The situation is understood to have caused frustration for officials here because under EU 'passporting' rules, Ireland cannot preventing any insurance company operating here if it is approved by regulators elsewhere in the EU, regardless of their own fears about particular operators. 

However, the chief executive of the Gibraltar Financial Services Commission (GFSC), Samantha Barrass, has insisted that insurers under her watch comply with all EU standards. She said her agency cooperates with the Irish authorities.

“We proactively share information with all the host state regulators of the jurisdictions in which our Gibraltar insurance companies operate and we participate in joint supervision activity. We consider that we have a strong working relationship with the CBI,” she said.

Gibraltar’s Samantha Barrass said there shouldn’t be any grounds for concern.

“We are a National Competent Authority (NCA) in the EU, operating as a part of the EIOPA group of insurance regulators. A very important part of the work we do is the close and collaborative work with EIOPA and the other regulators in all jurisdictions within which our firms operate. This includes the Central Bank of Ireland (CBI),” she said in a statement. 

Gibraltar has implemented tough new rules, dubbed the Solvency II Directive, governing the financial health of all insurers, she said.

“An important outcome of this Directive is for host jurisdictions and consumers to have confidence that the provision of insurance services is delivered to the same consistently high standards across the EU and from firms that passport into their territory,” she said. 

Gibraltar’s insurance regulators are especially important to Ireland. Data from the Motor Insurers' Bureau of Ireland shows 11 companies based in Gibraltar sell motor insurance here, including through Irish brokers.
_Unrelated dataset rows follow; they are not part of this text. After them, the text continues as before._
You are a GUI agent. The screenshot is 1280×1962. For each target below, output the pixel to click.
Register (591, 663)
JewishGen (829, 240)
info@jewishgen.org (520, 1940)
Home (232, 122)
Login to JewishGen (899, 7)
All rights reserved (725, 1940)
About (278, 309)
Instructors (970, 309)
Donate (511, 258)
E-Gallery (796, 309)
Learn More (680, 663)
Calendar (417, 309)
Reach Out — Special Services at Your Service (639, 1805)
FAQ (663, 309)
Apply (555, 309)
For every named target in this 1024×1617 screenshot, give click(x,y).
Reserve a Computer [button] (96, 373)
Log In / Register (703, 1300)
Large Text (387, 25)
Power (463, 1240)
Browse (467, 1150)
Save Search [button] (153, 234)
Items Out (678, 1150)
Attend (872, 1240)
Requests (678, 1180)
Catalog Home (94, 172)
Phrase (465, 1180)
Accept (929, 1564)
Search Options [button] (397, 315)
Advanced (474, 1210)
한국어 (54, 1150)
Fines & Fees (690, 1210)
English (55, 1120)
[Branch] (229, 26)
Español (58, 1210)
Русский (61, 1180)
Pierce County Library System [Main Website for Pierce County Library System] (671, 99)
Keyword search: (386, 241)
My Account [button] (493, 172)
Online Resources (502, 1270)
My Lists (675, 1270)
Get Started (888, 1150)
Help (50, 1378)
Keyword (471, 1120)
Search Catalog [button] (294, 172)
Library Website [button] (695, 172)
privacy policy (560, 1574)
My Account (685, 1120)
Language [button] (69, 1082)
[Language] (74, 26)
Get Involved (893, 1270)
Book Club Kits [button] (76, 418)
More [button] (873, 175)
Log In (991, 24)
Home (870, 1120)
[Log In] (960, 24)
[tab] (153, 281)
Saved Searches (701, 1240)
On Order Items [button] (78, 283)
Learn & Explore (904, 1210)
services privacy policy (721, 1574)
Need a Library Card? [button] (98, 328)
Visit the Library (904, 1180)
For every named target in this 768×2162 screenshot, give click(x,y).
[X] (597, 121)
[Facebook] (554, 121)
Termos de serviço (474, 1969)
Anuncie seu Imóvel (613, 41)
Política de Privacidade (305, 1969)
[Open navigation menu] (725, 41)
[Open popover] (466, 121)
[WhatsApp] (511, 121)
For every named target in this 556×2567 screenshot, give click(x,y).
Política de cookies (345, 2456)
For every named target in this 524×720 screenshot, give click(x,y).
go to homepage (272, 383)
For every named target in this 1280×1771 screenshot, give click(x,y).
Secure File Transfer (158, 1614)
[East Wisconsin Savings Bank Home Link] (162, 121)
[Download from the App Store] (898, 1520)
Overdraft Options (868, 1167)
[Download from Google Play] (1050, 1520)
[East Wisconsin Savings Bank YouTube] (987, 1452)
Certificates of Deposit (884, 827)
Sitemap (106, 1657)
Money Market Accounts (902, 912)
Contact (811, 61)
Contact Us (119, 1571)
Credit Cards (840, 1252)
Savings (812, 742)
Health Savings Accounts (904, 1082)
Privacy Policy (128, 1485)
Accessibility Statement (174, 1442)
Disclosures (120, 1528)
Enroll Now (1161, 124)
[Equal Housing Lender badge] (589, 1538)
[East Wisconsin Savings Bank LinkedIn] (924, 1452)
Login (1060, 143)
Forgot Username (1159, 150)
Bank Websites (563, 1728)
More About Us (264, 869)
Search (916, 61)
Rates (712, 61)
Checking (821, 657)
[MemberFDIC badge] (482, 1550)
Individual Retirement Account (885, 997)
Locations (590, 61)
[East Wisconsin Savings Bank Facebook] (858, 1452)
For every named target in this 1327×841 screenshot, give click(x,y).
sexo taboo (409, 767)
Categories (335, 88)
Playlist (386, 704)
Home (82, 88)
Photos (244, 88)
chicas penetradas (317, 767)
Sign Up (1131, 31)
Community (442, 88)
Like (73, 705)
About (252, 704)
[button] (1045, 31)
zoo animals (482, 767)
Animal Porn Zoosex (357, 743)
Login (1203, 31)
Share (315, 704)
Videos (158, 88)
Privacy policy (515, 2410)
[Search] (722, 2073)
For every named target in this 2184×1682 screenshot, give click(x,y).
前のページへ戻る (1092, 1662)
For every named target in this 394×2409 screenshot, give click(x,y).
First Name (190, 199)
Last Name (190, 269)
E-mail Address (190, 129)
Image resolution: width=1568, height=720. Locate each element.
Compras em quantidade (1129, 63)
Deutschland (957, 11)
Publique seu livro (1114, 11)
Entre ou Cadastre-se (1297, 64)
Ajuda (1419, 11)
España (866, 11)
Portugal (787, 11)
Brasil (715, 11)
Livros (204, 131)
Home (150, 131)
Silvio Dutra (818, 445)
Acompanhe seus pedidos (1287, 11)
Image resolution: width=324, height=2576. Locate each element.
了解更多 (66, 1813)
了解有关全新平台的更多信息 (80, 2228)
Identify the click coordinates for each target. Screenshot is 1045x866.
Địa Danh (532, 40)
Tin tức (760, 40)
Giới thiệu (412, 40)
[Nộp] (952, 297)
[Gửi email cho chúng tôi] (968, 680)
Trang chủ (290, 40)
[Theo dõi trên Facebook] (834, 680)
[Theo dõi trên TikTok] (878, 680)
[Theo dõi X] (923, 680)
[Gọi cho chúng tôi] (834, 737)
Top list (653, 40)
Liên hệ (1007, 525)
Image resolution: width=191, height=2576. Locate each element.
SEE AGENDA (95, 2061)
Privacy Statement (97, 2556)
In most cases such external insurers, the bulk of the market, operate without raising any Irish concerns.

However, we now know that officials here do not have full confidence in some operates, and therefore with the wider Single Market system.

The case cuts to the heart of the Single Market. For it to work Irish consumers must be able to trust that any EU compliant service sold here meets the same standard as those originating and regulated in Ireland. Similarly, any manufacturer from across the EU is free to sell their product here without being subject to local quality testing - with consumers taking on trust that high standards apply.

Irish drivers have now been left in a near impossible situation – knowing that senior Central Bank staff in Dublin are concerned about some insurers that are operating here, but without clearer guidance on which.